JC: What’s next for you?
GL: I’m working on the final edits for the fourth book in the Quartet—Original Grace which will publish with Red Hen in the spring of 2020. Another book—The Book of Spells—is finished and scheduled for a spring 2022 launch. I have three other books—Collateral Joy, The Undertaker’s Mute and Dark Sky Preserve finished and I’m not sure what to do with them. There are numerous other books in progress.
I should pay homage to Red Hen Press and particularly Kate Gale and Mark Cull and Tobi Harper. Red Hen takes chances by publishing outside mainstream literature and is a fantastic force for change not just in the literary world but in the schools and sub-cultures of Los Angeles and the greater world. Even if I had no relationship with them I’d admire them. I am constantly amazed at the professional support I receive from them both as a poet and as a person.

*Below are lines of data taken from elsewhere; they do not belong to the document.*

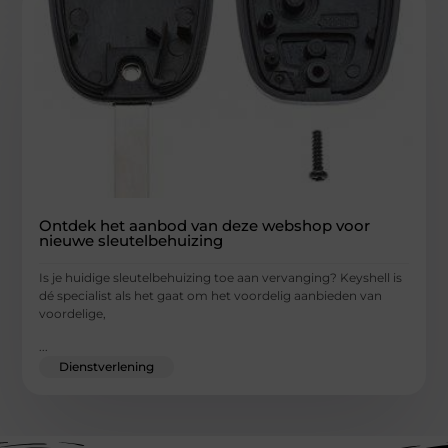
Ontdek het aanbod van deze webshop voor
nieuwe sleutelbehuizing
Is je huidige sleutelbehuizing toe aan vervanging? Keyshell is
dé specialist als het gaat om het voordelig aanbieden van
voordelige,
...
Dienstverlening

My wife who is German and I are going to Germany this fall to seriously take a look at the possibility of living there. For lots of reasons. Otherwise, I walk our little dog, tend the gardens—hang with my friends, practice yoga and enjoy the gift of having the beautiful and truly amazing Nöle Giulini as my partner on this wave. Oh yeah—and write four hours every day as Donald Justice once advised.
Gary Lemons received an undergraduate degree in poetry from the University of Iowa in 1973 and then spent the next five years living in small towns throughout the Midwest—mostly in Iowa—building grain elevators and feed mills. He fished for many years in Alaskan waters from Nome to Dutch Harbor but mostly in Bristol Bay (Bristol Bay & Other Poems—Red Hen Press) and later worked as a tree planter re-foresting clear-cuts all over the Pacific Northwest. He has seven books of poetry in print with two more scheduled. He is a yogi and currently teaches gentle yoga with his wife at their studio—Tenderpaws—in Port Townsend, Washington.